Fra i patogeni più pericolosi ci sono virus incontrollabili apparsi solo di recente: Ebola, S.A.R.S., Hantavirus, Virus di Marburg, Virus dell’influenza aviaria e suina. Sono praticamente impossibili da sradicare, perché in moltissimi modi l’uomo viene a contatto con gli animali in cui essi vivono. E la situazione si complica anche di più quando, nella trasmissione della malattia, sono coinvolti vettori intermedi, come le zanzare per la malaria.
Le epidemie patogene
Alcuni dei patogeni umani che prosperano di più non hanno più bisogno del loro originale serbatoio animale. Basti pensare ai virus del vaiolo, della poliomielite e del morbillo, che a qualche stadio del loro sviluppo si sono evoluti, specializzandosi negli umani; colpendo solo noi, possono quindi essere eliminati definitivamente, come è successo per esempio al vaiolo.
Non sempre però questo accade: uno dei più potenti patogeni degli ultimi tempi, l’HIV, passato all’uomo dagli scimpanzé, si trasmette ora tra due persone attraverso rapporti sessuali o sangue infetto. Nato da eventi casuali, conta a oggi 37,9 milioni di casi nel mondo. Stiamo creando le condizioni favorevoli per la diffusione di altri microbi pandemici grazie alla combinazione di due fattori: la maggiore accessibilità agli spostamenti globali e l’abbassamento delle nostre difese.
Le piccole comunità isolate oggi non esistono più, o sono soltanto una rarissima eccezione. Le popolazioni sono aumentate vertiginosamente, commercio e viaggi non hanno limiti o confini e le città sono sempre più affollate: tutte condizioni fertili per far prosperare le malattie contagiose.

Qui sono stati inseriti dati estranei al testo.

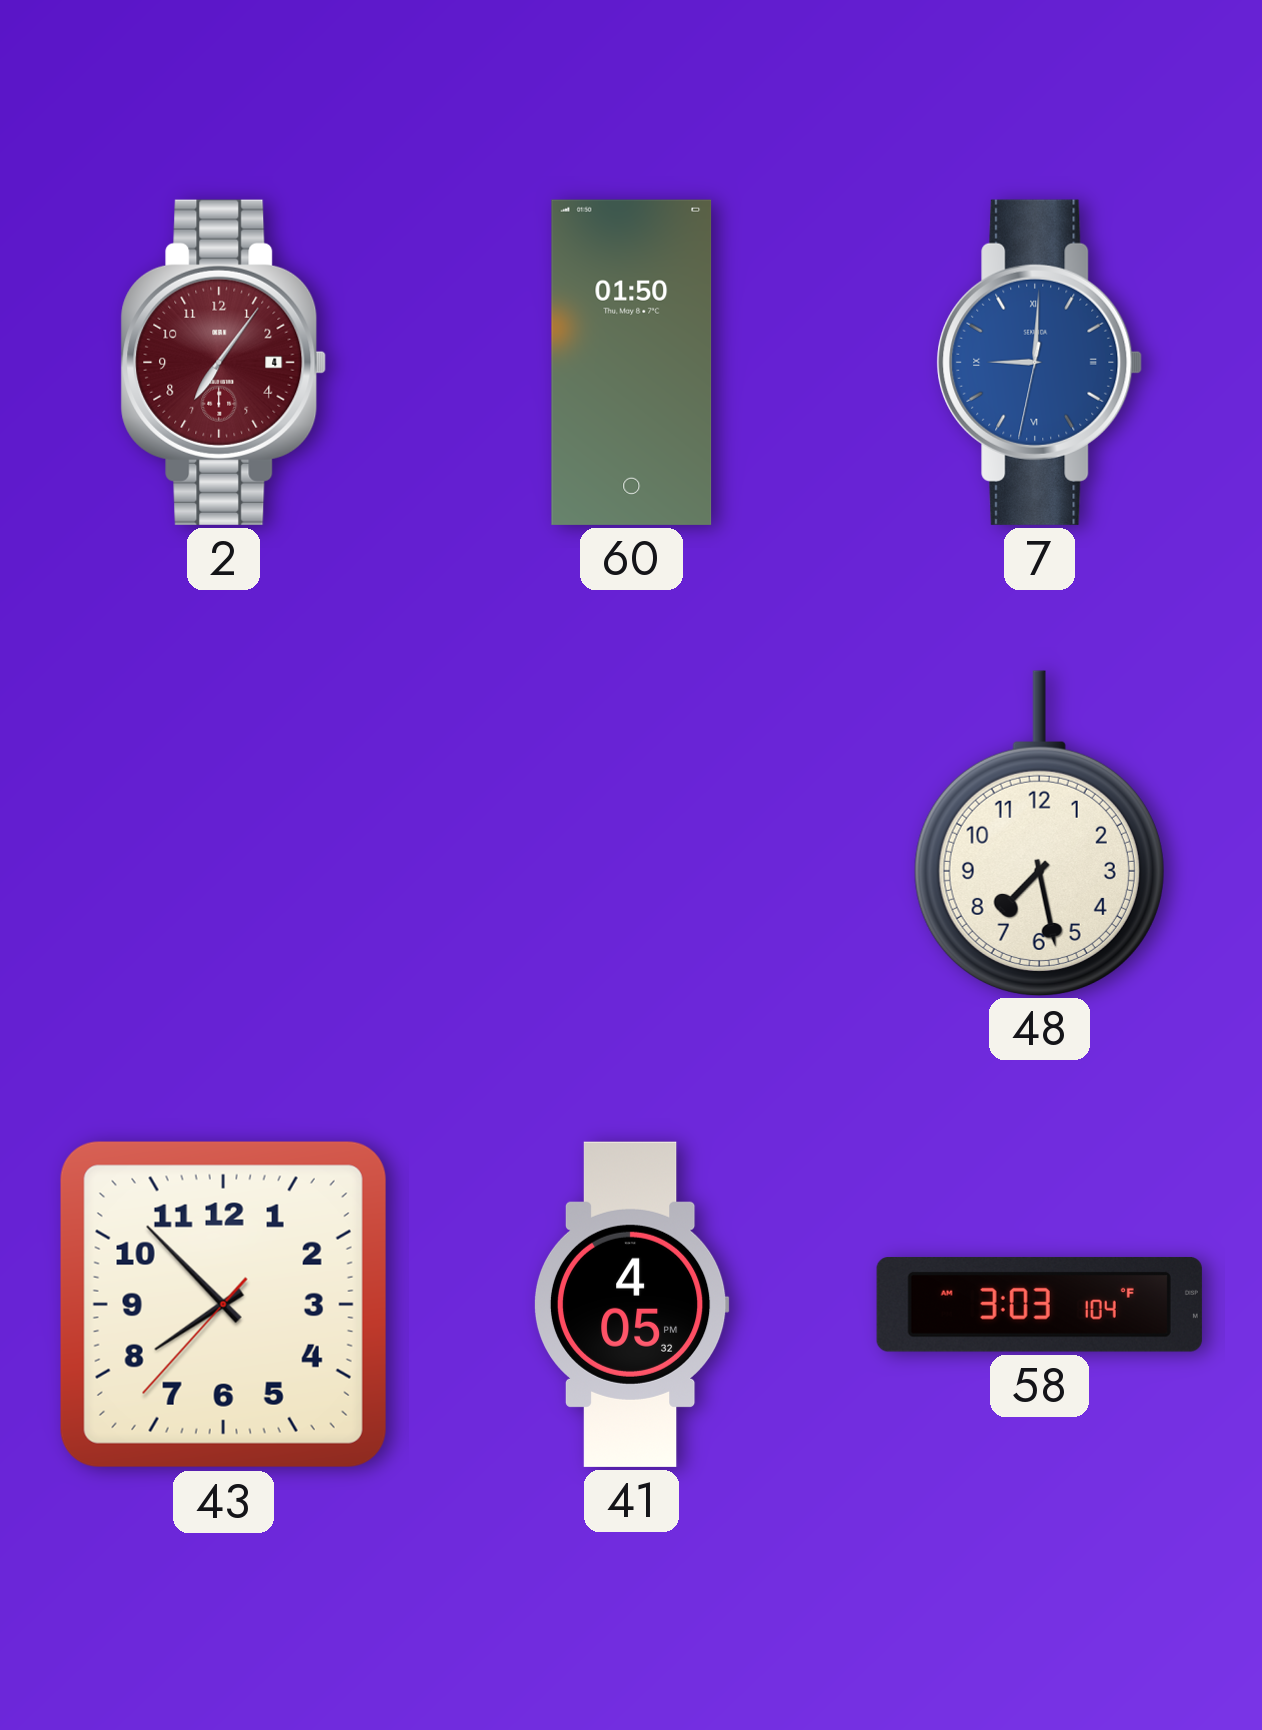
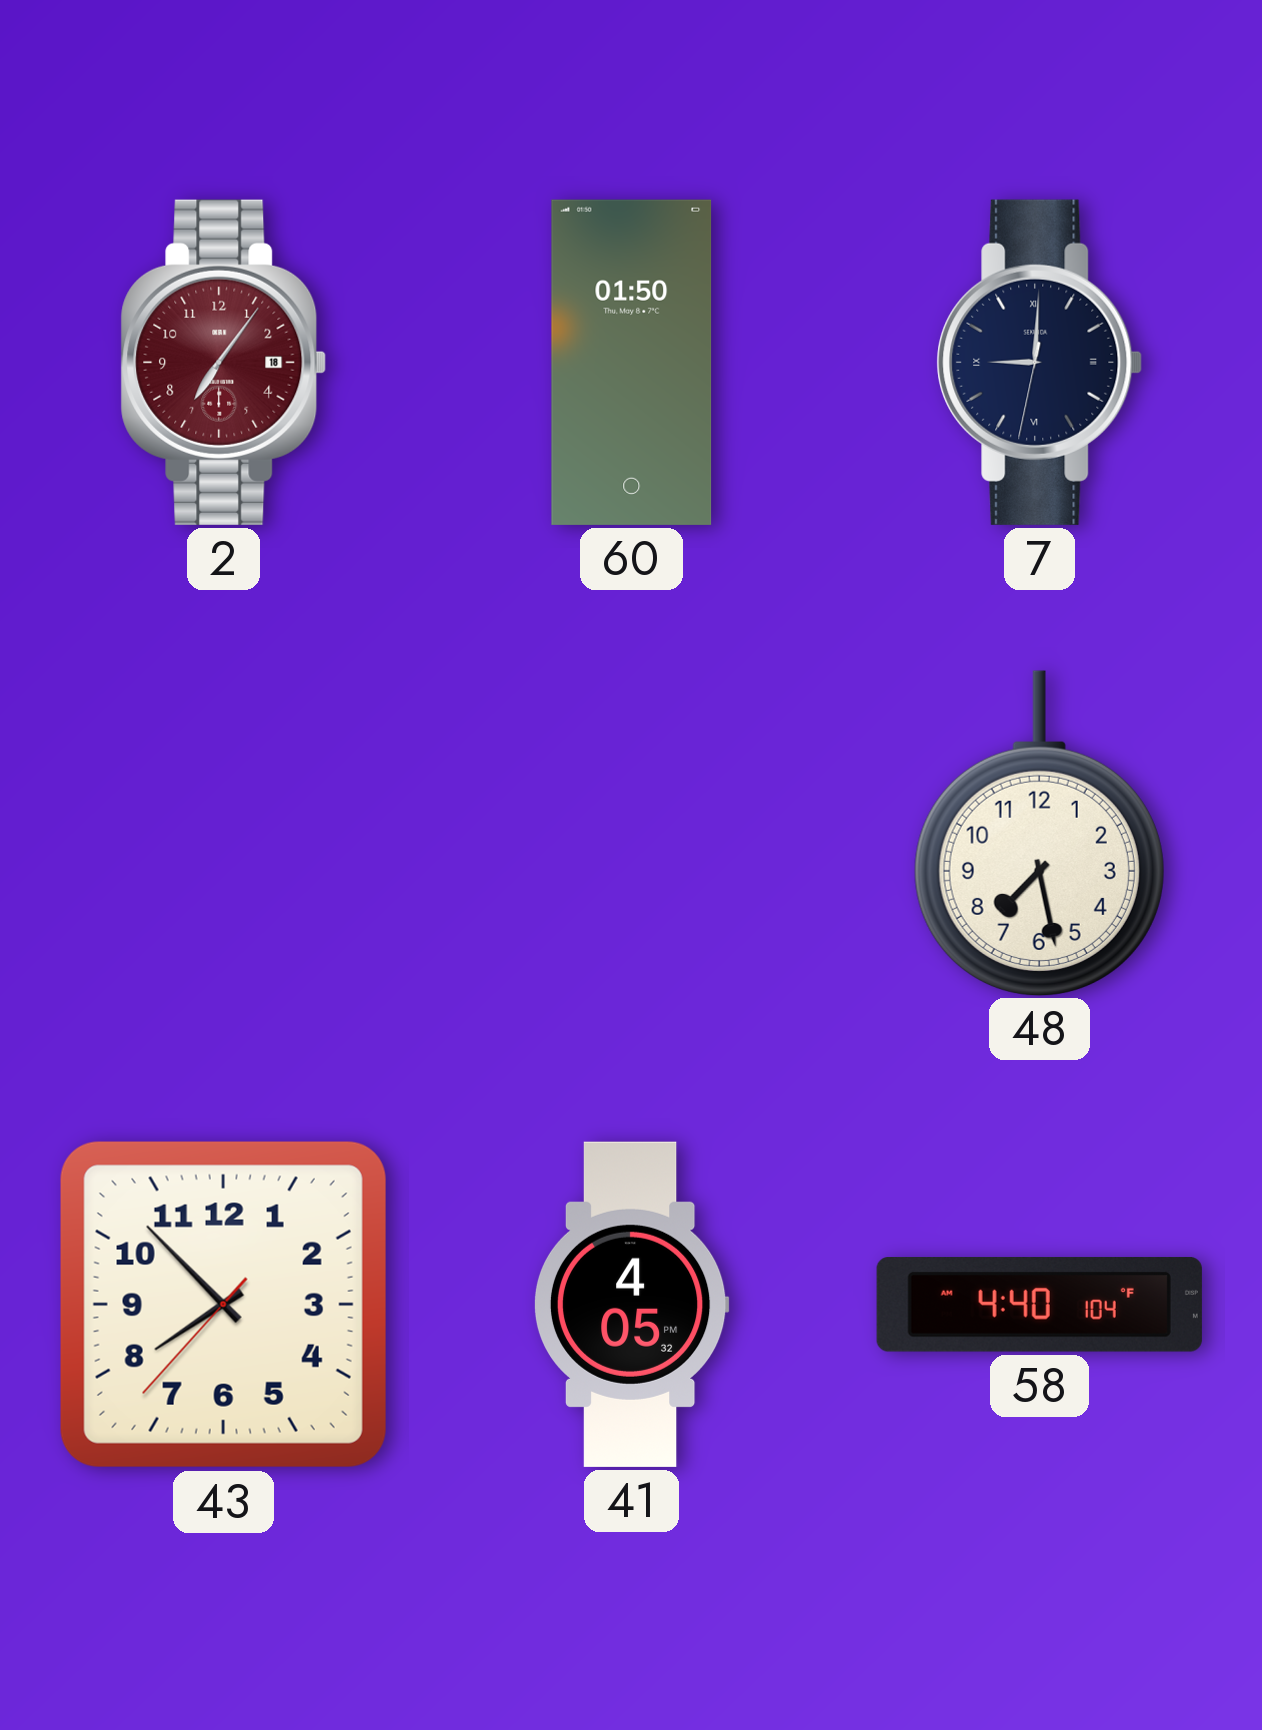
2 date: 4 -> 18
7 dial: blue -> navy
58: 3:03 -> 4:40
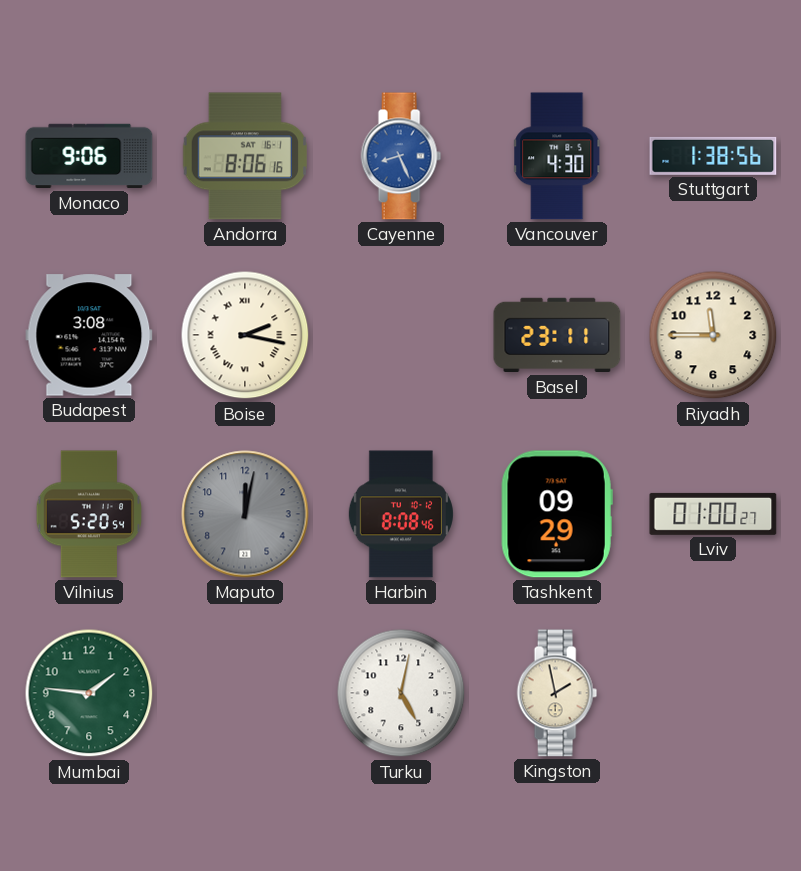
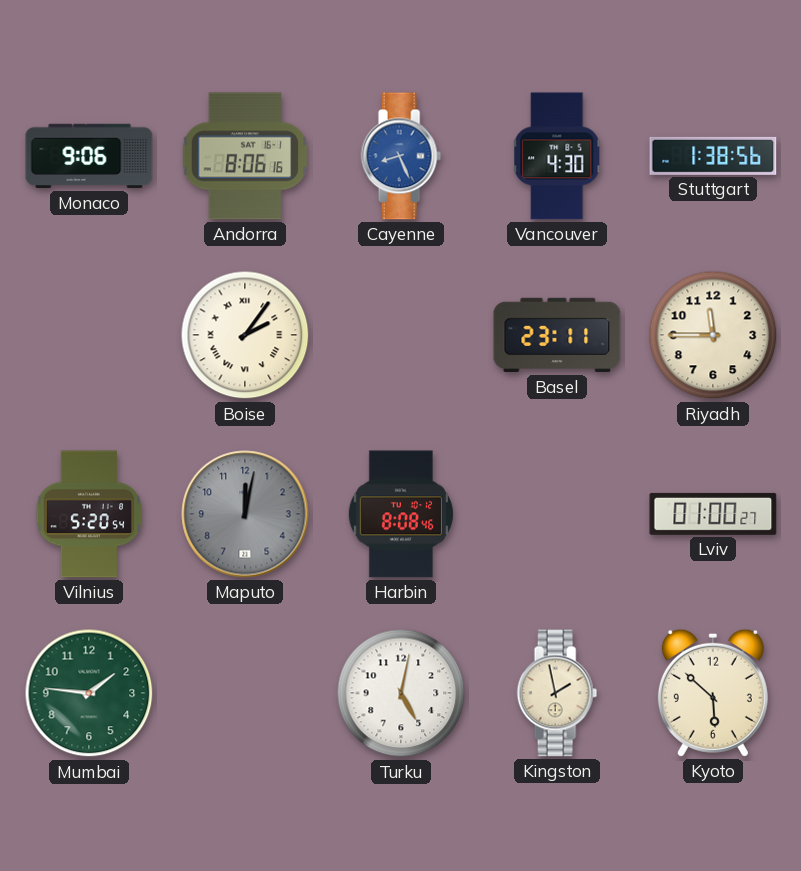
Budapest: 3:08 -> none
Boise: 2:17 -> 2:06
Tashkent: 09:29 -> none
Kyoto: none -> 5:52
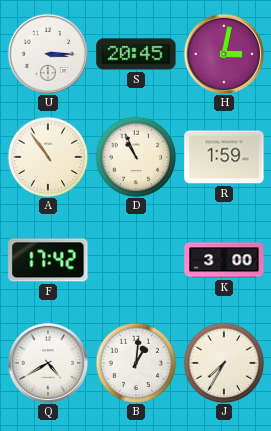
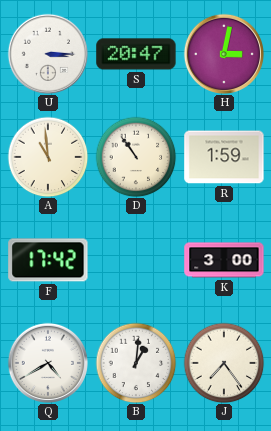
S: 20:45 -> 20:47
A: 10:54 -> 10:59
D: 10:56 -> 10:54
J: 7:35 -> 7:24
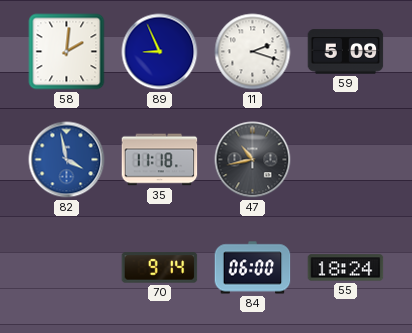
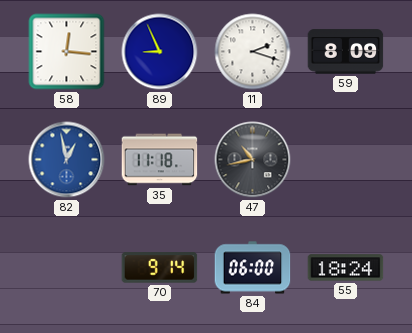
58: 2:01 -> 12:16
59: 5:09 -> 8:09
82: 3:58 -> 12:58
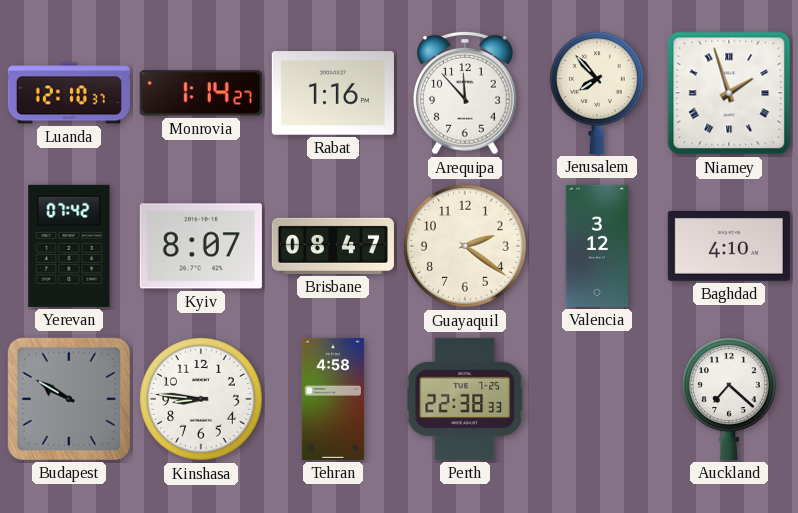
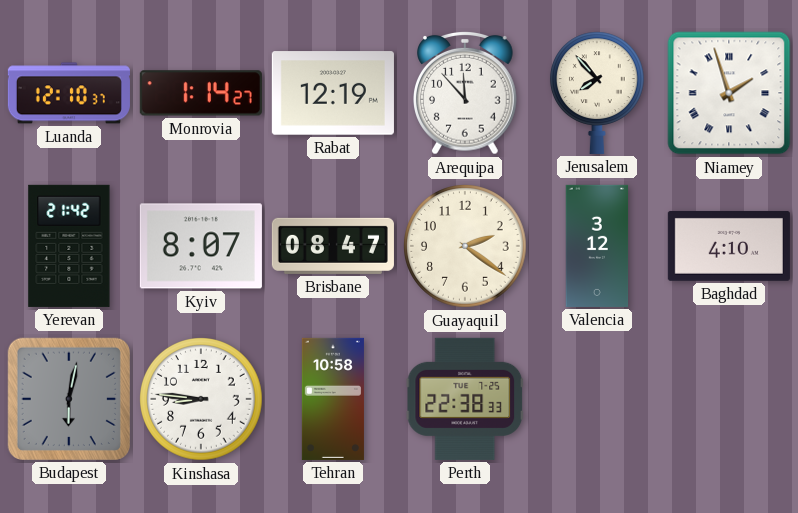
Rabat: 1:16 -> 12:19
Yerevan: 07:42 -> 21:42
Budapest: 9:50 -> 6:02
Tehran: 4:58 -> 10:58
Auckland: 7:22 -> none
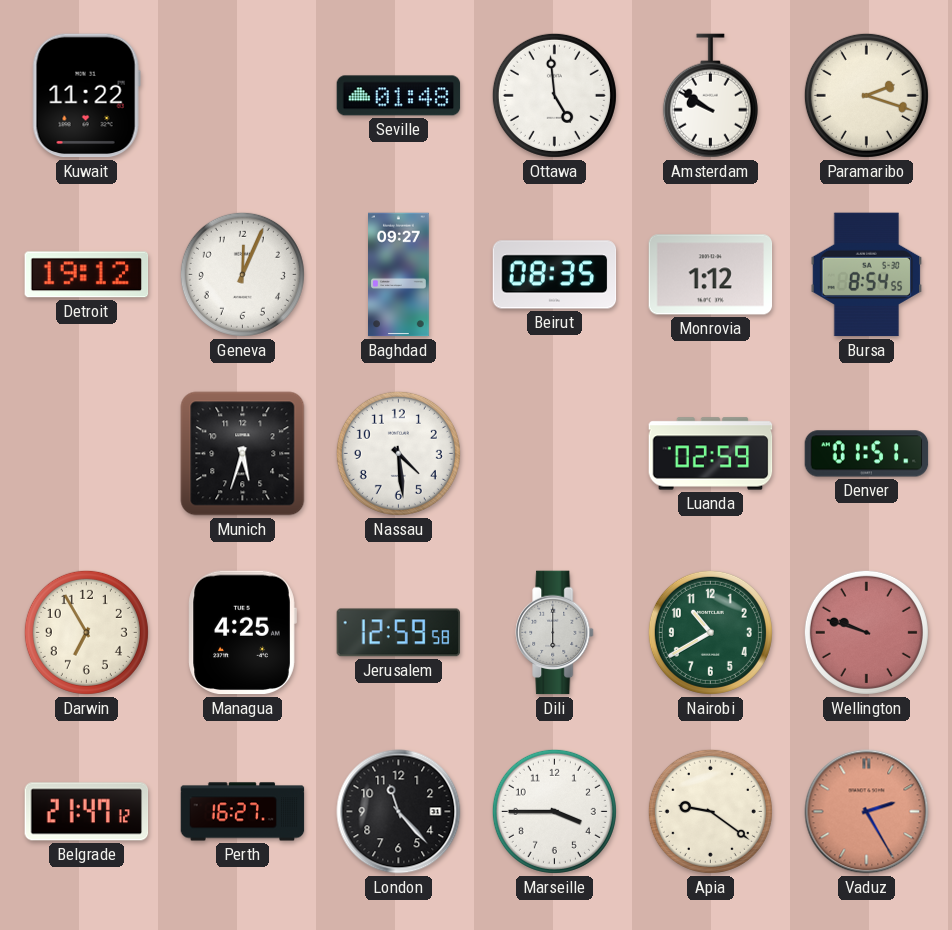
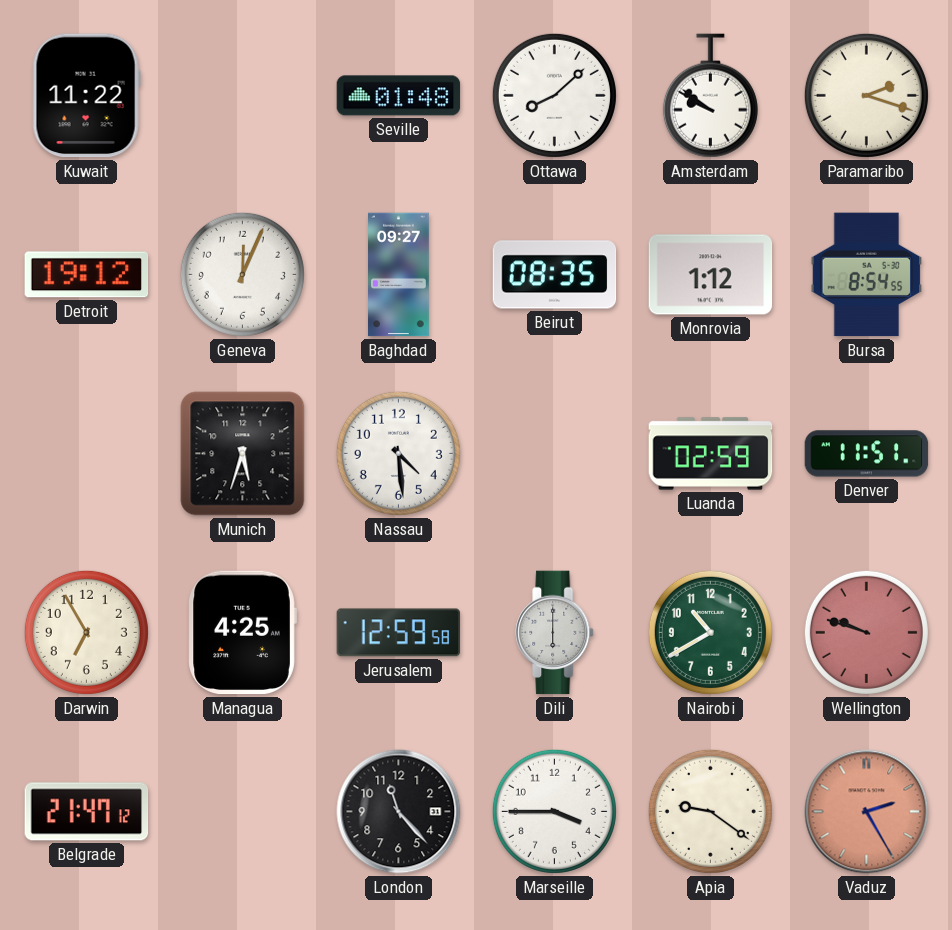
Ottawa: 4:59 -> 8:08
Denver: 01:51 -> 11:51
Perth: 16:27 -> none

Il morbillo è un esempio noto per illustrare il funzionamento delle cosiddette malattie da affollamento. Le epidemie di solito procedono per ondate e si diffondono velocemente da una persona all’altra fino a che la quasi totalità della popolazione non vi è stata esposta. In breve tempo, si sopravvive o si soccombe. Nel caso del morbillo, i sopravvissuti sviluppano gli anticorpi e rimangono immunizzati per il resto della vita. Causato dal Morbilli Virus, il morbillo è la malattia conosciuta più contagiosa per l’uomo, con un tasso di infezione maggiore al 95%. In confronto, un nuovo ceppo di influenza può infettare da un terzo a una metà di quelli che vi vengono in contatto per la prima volta.
Affinché il morbillo sopravviva, deve incontrare una nuova persona vulnerabile ogni una o due settimane. Ha quindi bisogno di nuove vittime con incredibile regolarità. Di fatto, il morbillo può sussistere solo se vi è una popolazione umana contigua di 500.000 persone. In queste condizioni, un tasso di natalità del 3% fornisce ogni anno 15.000 bambini a rischio di contagio, garantendo al morbillo la possibilità di trasmettersi anno dopo anno. Solo negli ultimi 10.000 anni, però, abbiamo avuto popolazioni contigue di 500.000 persone, e le epidemie che comportano. Forse, nella preistoria, il morbillo è passato dagli animali agli uomini più di una volta, ma, senza una popolazione sufficientemente numerosa, è poi scomparso.
Autore
Martin J. Blaser dedica le sue ricerche al ruolo dei batteri nelle malattie umane da più di trent’anni. È direttore dello Human Microbiome Project, dirige il dipartimento di Medicina della New York University ed è Presidente della Infectious Diseases Society of America. Cofondatore della “Bellevue Literary Review” i suoi articoli sono apparsi su prestigiose riviste come: “The New Yorker”, “Nature”, “The New York Times”, “The Economist”, “The Washington Post” e “The Wall Street Journal”.